Records drawn from a dataset:
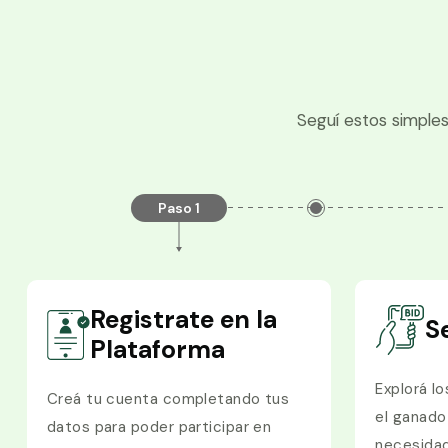
Seguí estos simples
Paso 1
Registrate en la
S
Plataforma
Explorá lo
Creá tu cuenta completando tus
el ganado
datos para poder participar en
necesida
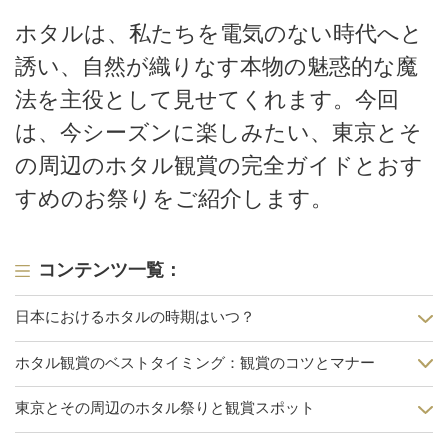
ホタルは、私たちを電気のない時代へと
誘い、自然が織りなす本物の魅惑的な魔
法を主役として見せてくれます。今回
は、今シーズンに楽しみたい、東京とそ
の周辺のホタル観賞の完全ガイドとおす
すめのお祭りをご紹介します。
コンテンツ一覧：
日本におけるホタルの時期はいつ？
ホタル観賞のベストタイミング：観賞のコツとマナー
東京とその周辺のホタル祭りと観賞スポット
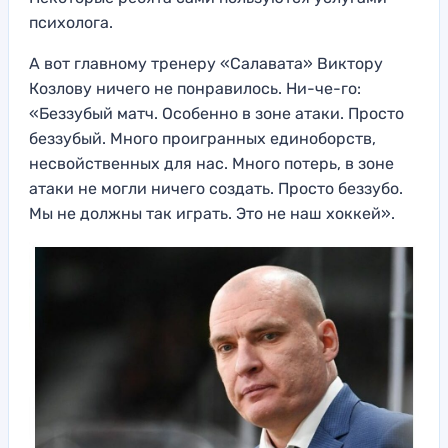
психолога.
А вот главному тренеру «Салавата» Виктору
Козлову ничего не понравилось. Ни-че-го:
«Беззубый матч. Особенно в зоне атаки. Просто
беззубый. Много проигранных единоборств,
несвойственных для нас. Много потерь, в зоне
атаки не могли ничего создать. Просто беззубо.
Мы не должны так играть. Это не наш хоккей».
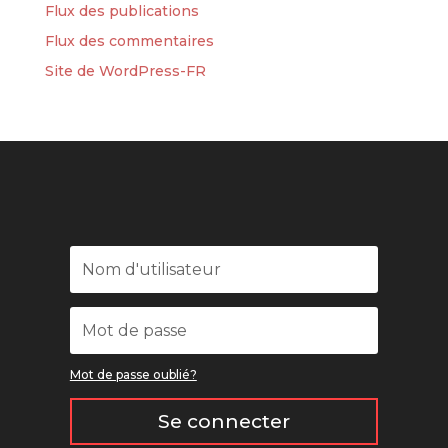
Flux des publications
Flux des commentaires
Site de WordPress-FR
Mot de passe oublié?
Se connecter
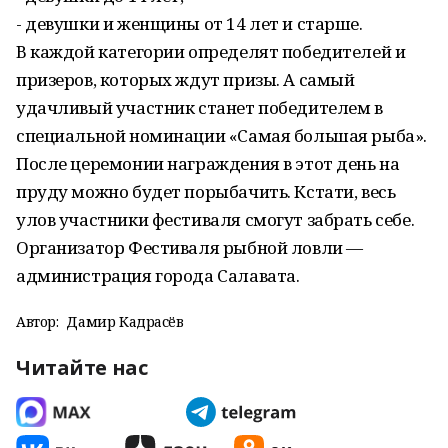
- девушки и женщины от 14 лет и старше.
В каждой категории определят победителей и
призеров, которых ждут призы. А самый
удачливый участник станет победителем в
специальной номинации «Самая большая рыба».
После церемонии награждения в этот день на
пруду можно будет порыбачить. Кстати, весь
улов участники фестиваля смогут забрать себе.
Организатор Фестиваля рыбной ловли —
администрация города Салавата.
Автор:
Дамир Кадрасёв
Читайте нас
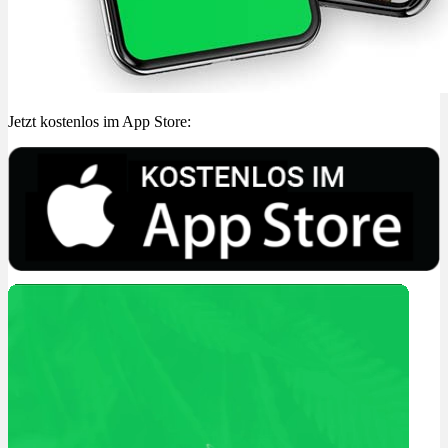
Jetzt kostenlos im App Store:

Work required: Show every line in the entries where the string "Flux" occurs.

Exercise solution:
Flux des publications
Flux des commentaires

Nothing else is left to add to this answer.